Target (TGT -0.70%) shares jumped on Tuesday as the company laid out its long-term growth strategy and upped revenue and earnings-per-share growth targets.

The omnichannel retailer has been a standout performer during the pandemic with adjusted earnings per share doubling and growth in its same-day fulfillment services up nearly 600% over the last two years. But beyond the headline numbers, there are some under-the-radar factors that should also strengthen investor confidence in the stock this year. Let's take a look at a few of them.

The grocery part of a Target store.

Image source: Target.

1. Starbucks pickup

Drive Up, Target's curbside pickup program, has been its biggest growth driver of the past two years with sales up nearly 1,300% during that time. Other retailers offer curbside pickup, but most don't have the breadth of merchandise that Target has; nor do they have locations spread across all 50 states with a mix of urban, suburban, and rural locations.

Target is about to make Drive Up even more enticing by adding Starbucks delivery to it, giving it a benefit that no other retailer can match. At least 1,300 out of Target's 1,926 stores have a Starbucks cafe, and the company will soon allow customers to make Starbucks orders along with their Drive Up orders. 

On the Target earnings call, the company described it as a pilot program that it will test in select markets this summer and fall although it said the ultimate goal was to make it available nationwide. The program seems likely to be a big winner with customers, giving the company another unique competitive advantage.

2. Ulta Beauty expansion

Brand partnerships like those with Starbucks and CVS are another strength of Target's, and last year the company launched a shop-in-store partnership with Ulta Beauty, a leading retailer of beauty products and services. 

The program initially launched at 100 Target stores last August, and management has been happy with the results, saying that sales per square foot are strong and the customer response has been positive as well. It's seen a mid-teens increase in beauty sales at stores with Ulta shops and complementary benefits in other categories as well.

The company plans to add 250 new Ulta stores in Target locations with a goal of reaching 800 in total. That expansion should drive traffic for the company, both for in-store customers and for services like Drive Up. Target's "cheap chic" brand helped it attract a partner like Ulta whereas a competitor like Walmart probably couldn't.

3. The ad business is ramping up

Amazon has built a multi-billion-dollar business by opening up its e-commerce site to advertising, and in fact, it's now the third-biggest digital advertising business behind Google and Meta Platforms. Walmart has followed suit, taking control of its own media group in order to tap into the potential of advertising. Now, Target appears to be doing the same.

On the earnings call, the company said that Roundel, its media arm formerly known as Target Media Network, delivered more than $1 billion in value last year and was the second-biggest component in its $1.4 billion of "other revenue" after credit cards. Management said it expected Roundel's value to grow to $2 billion in the next few years, explaining that in addition to the revenue it brings in for Target, it also adds value for its suppliers and customers.  

Nearly 20% of Target's sales now come through the digital channel, so it makes sense for the company to monetize that through advertising, much in the way that Amazon and now Walmart are doing.

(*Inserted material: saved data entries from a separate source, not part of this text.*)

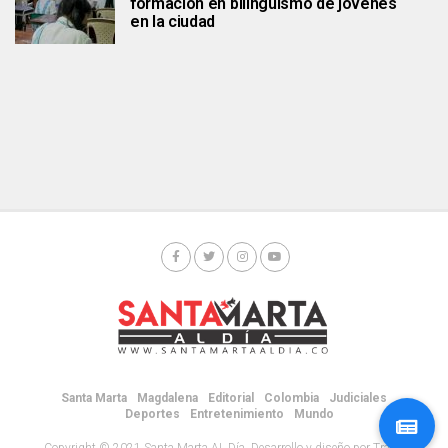
formación en bilingüismo de jóvenes
en la ciudad
Santa Marta
Magdalena
Editorial
Colombia
Judiciales
Deportes
Entretenimiento
Mundo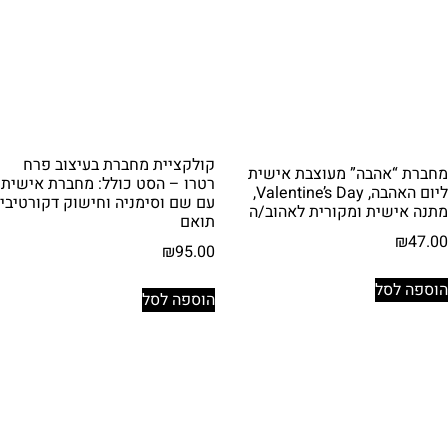
קולקציית מחברת בעיצוב פרח
מחברת “אהבה” מעוצבת אישית
רטרו – הסט כולל: מחברת אישית
ליום האהבה, Valentine’s Day,
עם שם וסימניה וחישוק דקורטיבי
מתנה אישית ומקורית לאהוב/ה
תואם
₪
47.00
₪
95.00
הוספה לסל
הוספה לסל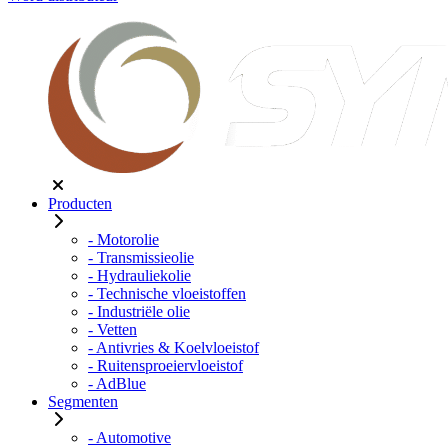
Producten
- Motorolie
- Transmissieolie
- Hydrauliekolie
- Technische vloeistoffen
- Industriële olie
- Vetten
- Antivries & Koelvloeistof
- Ruitensproeiervloeistof
- AdBlue
Segmenten
- Automotive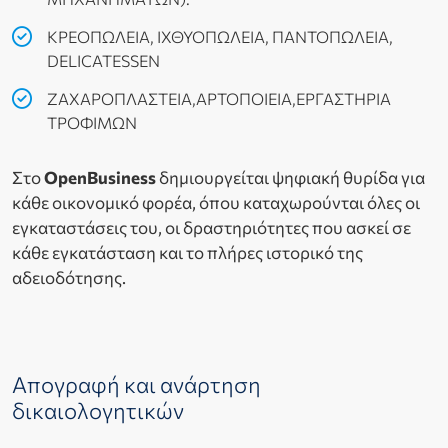
ΚΡΕΟΠΩΛΕΙΑ, ΙΧΘΥΟΠΩΛΕΙΑ, ΠΑΝΤΟΠΩΛΕΙΑ,
DELICATESSEN
ΖΑΧΑΡΟΠΛΑΣΤΕΙΑ,ΑΡΤΟΠΟΙΕΙΑ,ΕΡΓΑΣΤΗΡΙΑ
ΤΡΟΦΙΜΩΝ
Στο
OpenBusiness
δημιουργείται ψηφιακή θυρίδα για
κάθε οικονομικό φορέα, όπου καταχωρούνται όλες οι
εγκαταστάσεις του, οι δραστηριότητες που ασκεί σε
κάθε εγκατάσταση και το πλήρες ιστορικό της
αδειοδότησης.
Απογραφή και ανάρτηση
δικαιολογητικών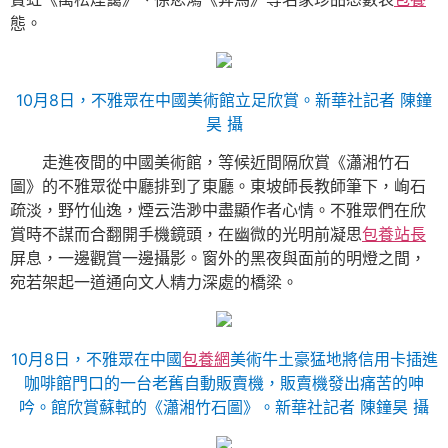
態。
10月8日，不雅眾在中國美術館立足欣賞。新華社記者 陳鐘
昊 攝
走進夜間的中國美術館，等候近間隔欣賞《瀟湘竹石
圖》的不雅眾從中廳排到了東廳。東坡師長教師筆下，峋石
疏淡，野竹仙逸，煙云浩渺中盡顯作者心情。不雅眾們在欣
賞時不謀而合翻開手機鏡頭，在幽微的光明前凝思
包養站長
屏息，一邊觀賞一邊攝影。窗外的黑夜與面前的明燈之間，
宛若架起一道通向文人精力深處的橋梁。
10月8日，不雅眾在中國
包養網
美術牛土豪猛地將信用卡插進
咖啡館門口的一台老舊自動販賣機，販賣機發出痛苦的呻
吟。館欣賞蘇軾的《瀟湘竹石圖》。新華社記者 陳鐘昊 攝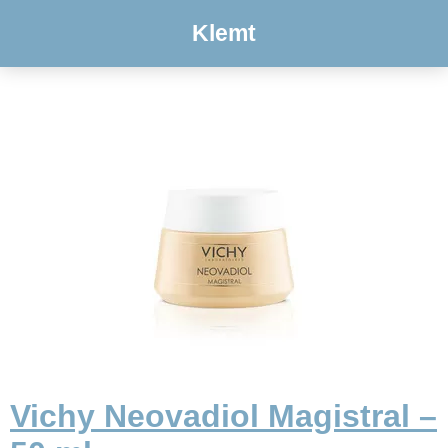
Klemt
Vichy Neovadiol Magistral –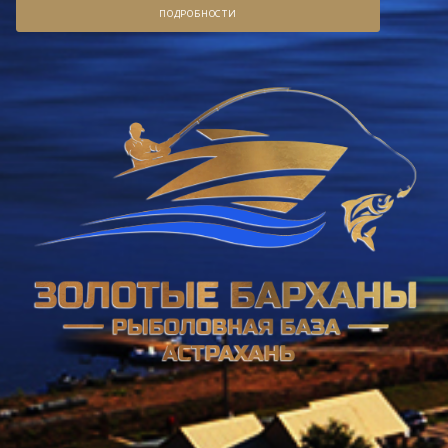
ПОДРОБНОСТИ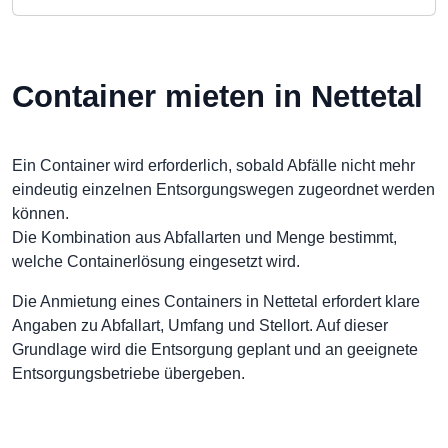
Container mieten in Nettetal
Ein Container wird erforderlich, sobald Abfälle nicht mehr
eindeutig einzelnen Entsorgungswegen zugeordnet werden
können.
Die Kombination aus Abfallarten und Menge bestimmt,
welche Containerlösung eingesetzt wird.
Die Anmietung eines Containers in Nettetal erfordert klare
Angaben zu Abfallart, Umfang und Stellort. Auf dieser
Grundlage wird die Entsorgung geplant und an geeignete
Entsorgungsbetriebe übergeben.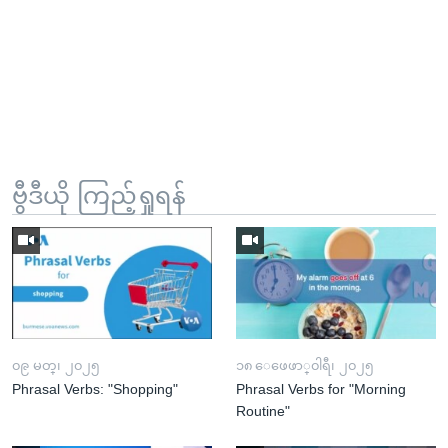
ဗွီဒီယို ကြည့်ရှုရန်
၀၉ မတ္၊ ၂၀၂၅
၁၈ ေဖေဖာ္၀ါရီ၊ ၂၀၂၅
Phrasal Verbs: "Shopping"
Phrasal Verbs for "Morning
Routine"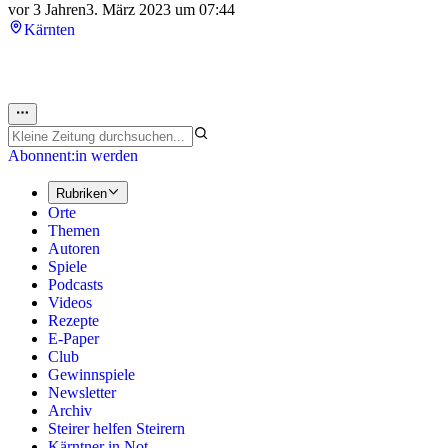
vor 3 Jahren
3. März 2023 um 07:44
Kärnten
Abonnent:in werden
Rubriken
Orte
Themen
Autoren
Spiele
Podcasts
Videos
Rezepte
E-Paper
Club
Gewinnspiele
Newsletter
Archiv
Steirer helfen Steirern
Kärntner in Not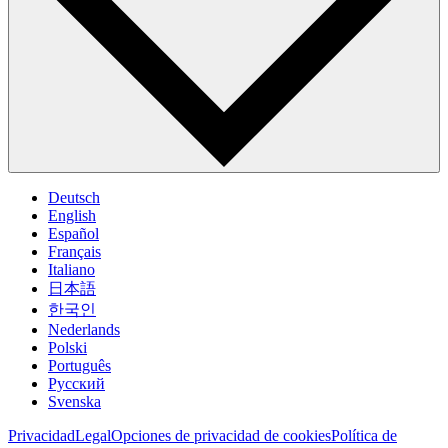
Deutsch
English
Español
Français
Italiano
日本語
한국인
Nederlands
Polski
Português
Pусский
Svenska
Privacidad
Legal
Opciones de privacidad de cookies
Política de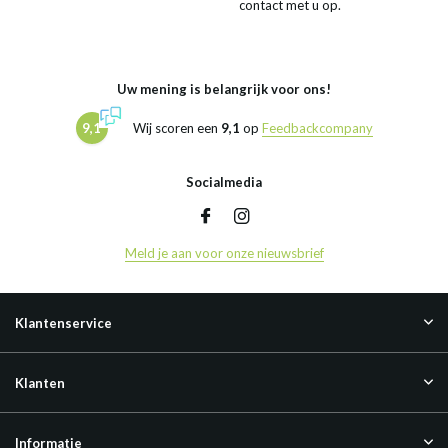
contact met u op.
Uw mening is belangrijk voor ons!
9,1
Wij scoren een
9,1
op
Feedbackcompany
Socialmedia
Meld je aan voor onze nieuwsbrief
Klantenservice
Klanten
Informatie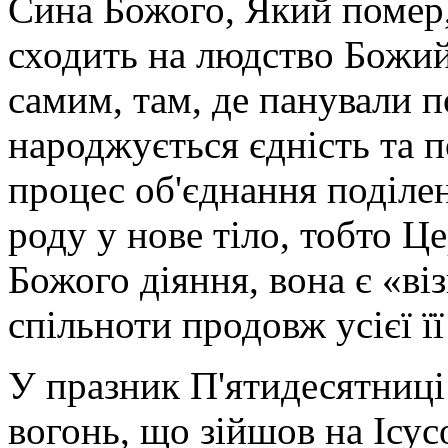
Сина Божого, Який помер, 
сходить на людство Божи
самим, там, де панували п
народжується єдність та 
процес об'єднання поділе
роду у нове тіло, тобто Ц
Божого діяння, вона є «в
спільноти продовж усієї її
У празник П'ятидесятниці
вогонь, що зійшов на Ісус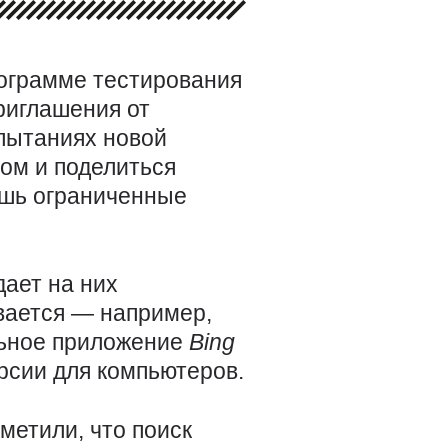
рограмме тестирования
иглашения от
спытаниях новой
ом и поделиться
ишь ограниченные
дает на них
вается — например,
льное приложение
Bing
ерсии для компьютеров.
метили, что поиск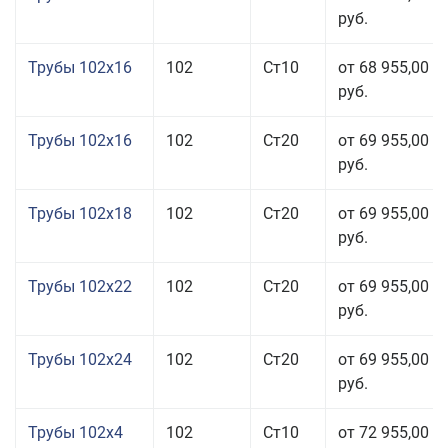
руб.
Трубы 102x16
102
Ст10
от 68 955,00
руб.
Трубы 102x16
102
Ст20
от 69 955,00
руб.
Трубы 102x18
102
Ст20
от 69 955,00
руб.
Трубы 102x22
102
Ст20
от 69 955,00
руб.
Трубы 102x24
102
Ст20
от 69 955,00
руб.
Трубы 102x4
102
Ст10
от 72 955,00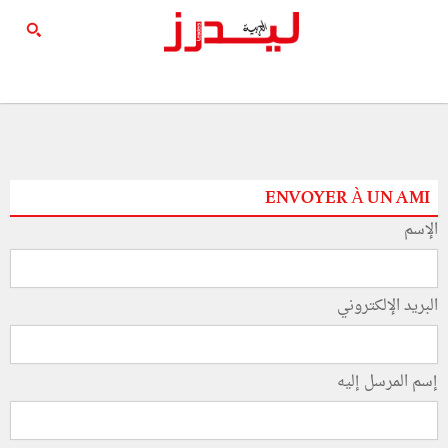
ENVOYER À UN AMI
الإسم
البريد الإلكتروني
إسم المرسل إليه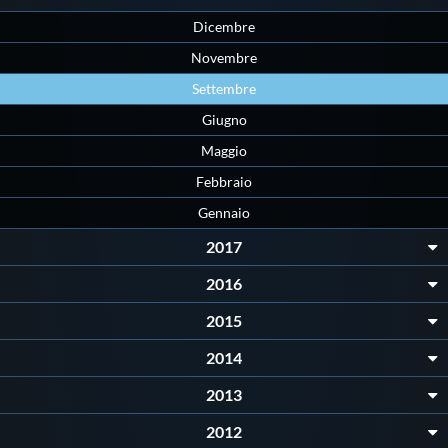
Dicembre
Novembre
Settembre
Giugno
Maggio
Febbraio
Gennaio
2017
2016
2015
2014
2013
2012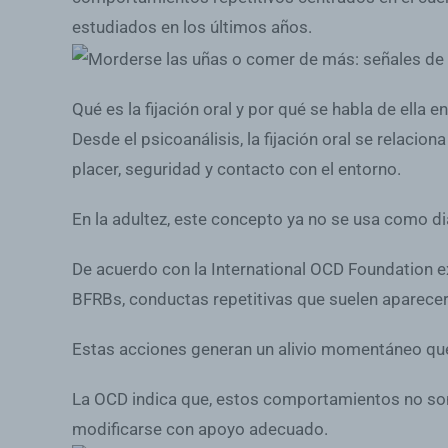
estudiados en los últimos años.
Qué es la fijación oral y por qué se habla de ella e
Desde el psicoanálisis, la fijación oral se relaci
placer, seguridad y contacto con el entorno.
En la adultez, este concepto ya no se usa como d
De acuerdo con la International OCD Foundation ex
BFRBs, conductas repetitivas que suelen aparecer
Estas acciones generan un alivio momentáneo que,
La OCD indica que, estos comportamientos no son 
modificarse con apoyo adecuado.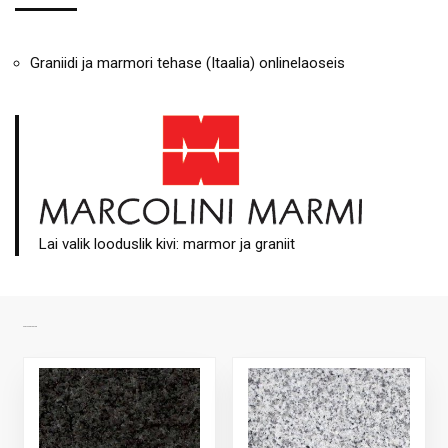
Graniidi ja marmori tehase (Itaalia) onlinelaoseis
Lai valik looduslik kivi: marmor ja graniit
SARNASED TOOTED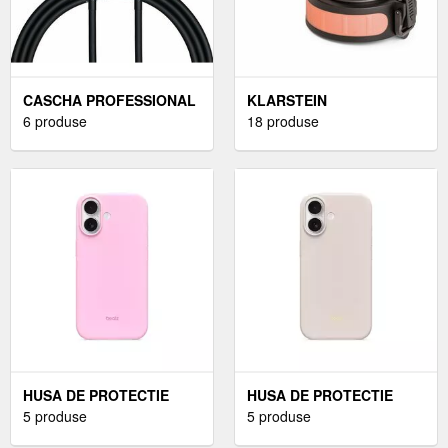
CASCHA PROFESSIONAL
KLARSTEIN
LINE GUITAR CABLE 6 M
6 produse
SCHMATZFATZ, CAPAC
18 produse
DREPT - DREPT CABLU
DE REZERVĂ, ÎNĂLȚIME:
DE INSTRUMENT
4, 5 CM, DIAMETRU: 7
CM, FĂRĂ BPA
HUSA DE PROTECTIE
HUSA DE PROTECTIE
APPLE BEATS PENTRU
5 produse
APPLE BEATS PENTRU
5 produse
IPHONE 17 CU MAGSAFE
IPHONE 17 CU MAGSAFE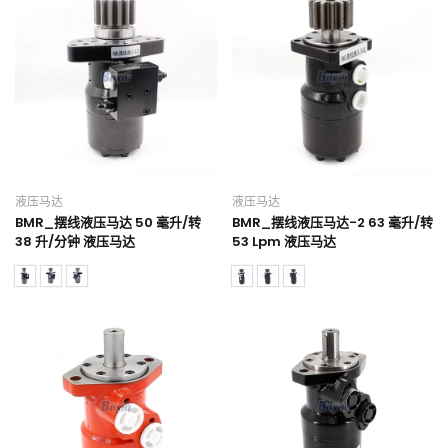
液压马达
液压马达
BMR_摆线液压马达 50 毫升/转
BMR_摆线液压马达-2 63 毫升/转
38 升/分钟 液压马达
53 Lpm 液压马达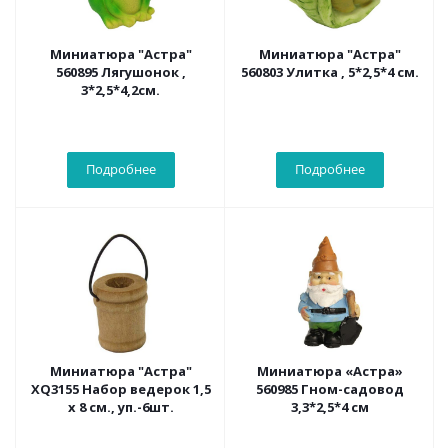
Миниатюра "Астра"
Миниатюра "Астра"
560895 Лягушонок ,
560803 Улитка , 5*2,5*4 см.
3*2,5*4,2см.
Подробнее
Подробнее
Миниатюра "Астра"
Миниатюра «Астра»
XQ3155 Набор ведерок 1,5
560985 Гном-садовод
х 8 см., уп.-6шт.
3,3*2,5*4 см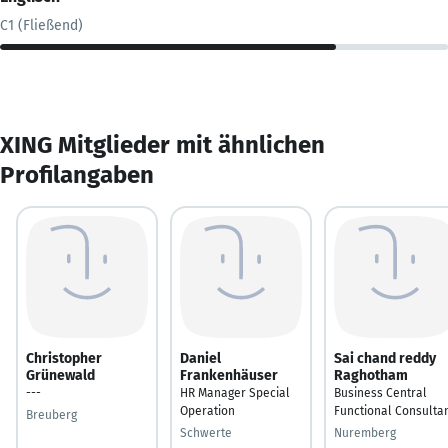
C1 (Fließend)
XING Mitglieder mit ähnlichen
Profilangaben
Christopher
Daniel
Sai chand reddy
Grünewald
Frankenhäuser
Raghotham
---
HR Manager Special
Business Central
Operation
Functional Consulta
Breuberg
Schwerte
Nuremberg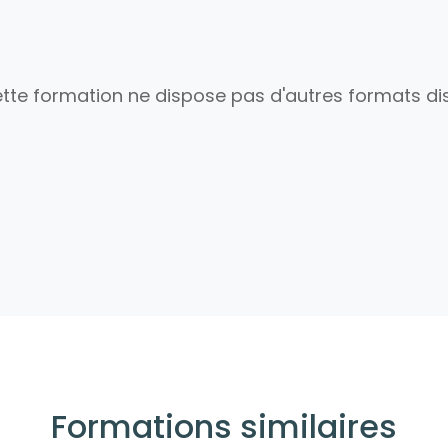
tte formation ne dispose pas d'autres formats dis
Formations similaires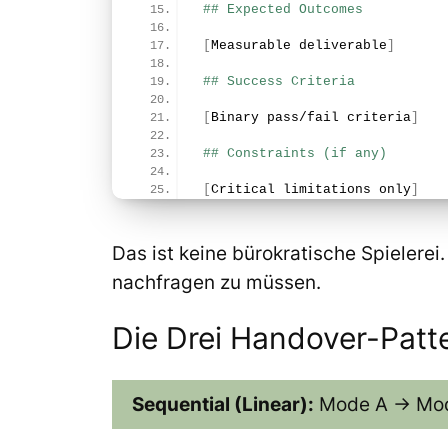
## Expected Outcomes
 ​
[
Measurable deliverable
]
 ​
## Success Criteria
 ​
[
Binary pass/fail criteria
]
 ​
## Constraints (if any)
 ​
[
Critical limitations only
]
Das ist keine bürokratische Spielere
nachfragen zu müssen.
Die Drei Handover-Patt
Sequential (Linear):
Mode A → Mod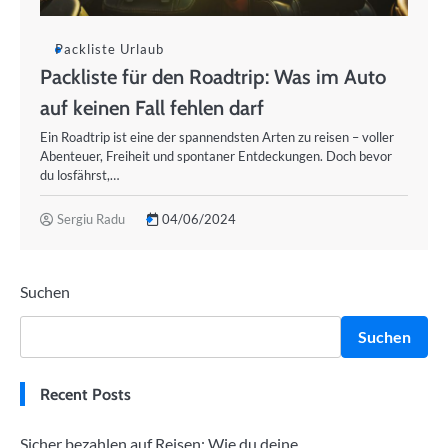
Packliste Urlaub
Packliste für den Roadtrip: Was im Auto
auf keinen Fall fehlen darf
Ein Roadtrip ist eine der spannendsten Arten zu reisen – voller
Abenteuer, Freiheit und spontaner Entdeckungen. Doch bevor
du losfährst,…
Sergiu Radu
04/06/2024
Suchen
Suchen
Recent Posts
Sicher bezahlen auf Reisen: Wie du deine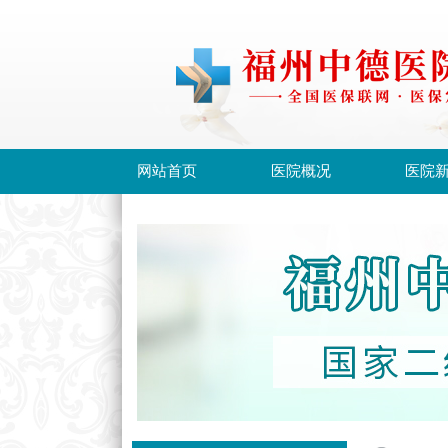
网站首页
医院概况
医院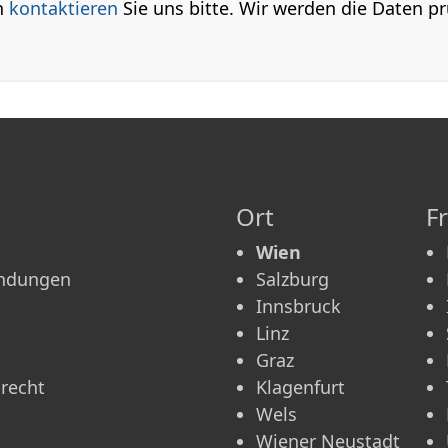
n
kontaktieren
Sie uns bitte. Wir werden die Daten pr
Ort
F
Wien
ündungen
Salzburg
Innsbruck
Linz
Graz
recht
Klagenfurt
Wels
Wiener Neustadt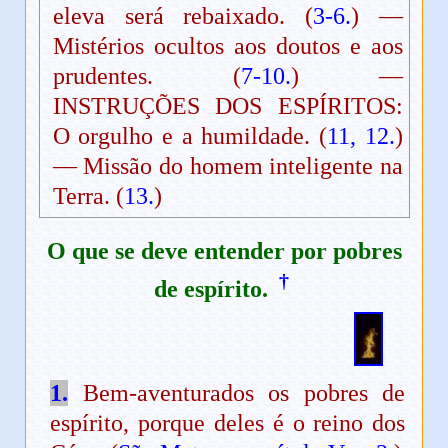
eleva será rebaixado. (
3-6.
) —
Mistérios ocultos aos doutos e aos
prudentes. (
7-10.
) —
INSTRUÇÕES DOS ESPÍRITOS:
O orgulho e a humildade. (
11, 12.
)
— Missão do homem inteligente na
Terra. (
13.
)
O que se deve entender por pobres
†
de espírito.
1.
Bem-aventurados os pobres de
espírito, porque deles é o reino dos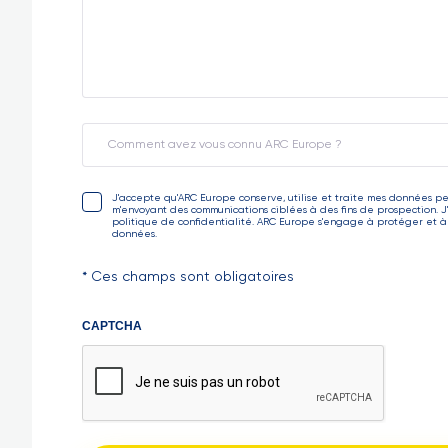
Comment
avez
vous
connu
J'accepte qu'ARC Europe conserve, utilise et traite mes données p
rgpd
m'envoyant des communications ciblées à des fins de prospection. J'
ARC
(Nécessaire)
politique de confidentialité. ARC Europe s'engage à protéger et à
données.
Europe
?
* Ces champs sont obligatoires
CAPTCHA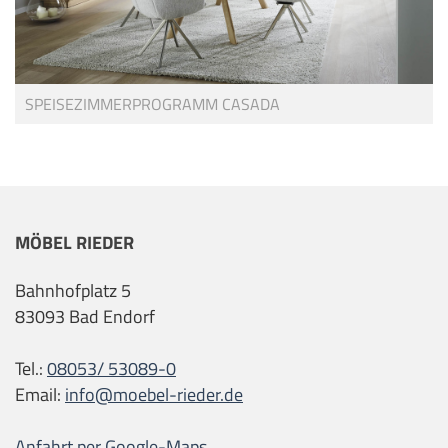
SPEISEZIMMERPROGRAMM CASADA
MÖBEL RIEDER
Bahnhofplatz 5
83093 Bad Endorf
Tel.:
08053/ 53089-0
Email:
info@moebel-rieder.de
Anfahrt per Google-Maps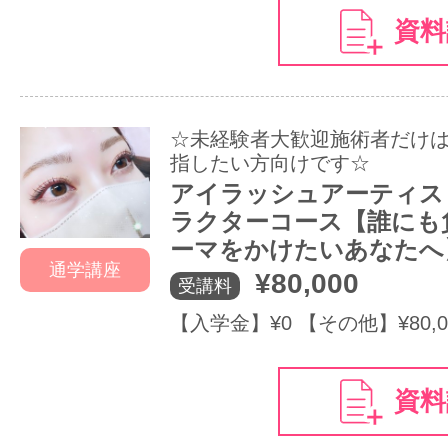
資料
☆未経験者大歓迎施術者だけ
指したい方向けです☆
アイラッシュアーティス
ラクターコース【誰にも
ーマをかけたいあなたへ
通学講座
¥80,000
受講料
【入学金】¥0 【その他】¥80,0
資料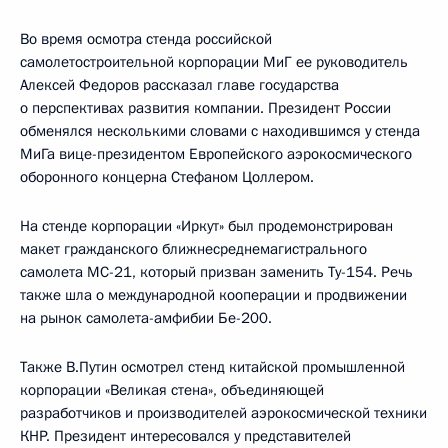
Во время осмотра стенда российской
самолетостроительной корпорации МиГ ее руководитель
Алексей Федоров рассказал главе государства
о перспективах развития компании. Президент России
обменялся несколькими словами с находившимся у стенда
МиГа вице-президентом Европейского аэрокосмического
оборонного концерна Стефаном Цоллером.
На стенде корпорации «Иркут» был продемонстрирован
макет гражданского ближнесреднемагистрального
самолета МС-21, который призван заменить Ту-154. Речь
также шла о международной кооперации и продвижении
на рынок самолета-амфибии Бе-200.
Также В.Путин осмотрел стенд китайской промышленной
корпорации «Великая стена», объединяющей
разработчиков и производителей аэрокосмической техники
КНР. Президент интересовался у представителей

Target's advertising business will never be as big as Amazon's, but the template is there for a high-margin business to attach to its e-commerce platform.

The pandemic tailwinds are fading, and challenges with the supply chain, cost inflation, and labor shortages are mounting, meaning Target's growth rate in 2022 will likely be closer to historical norms. However, the company keeps finding new ways to differentiate itself from the rest of the retail industry, and that will continue to pay off for investors.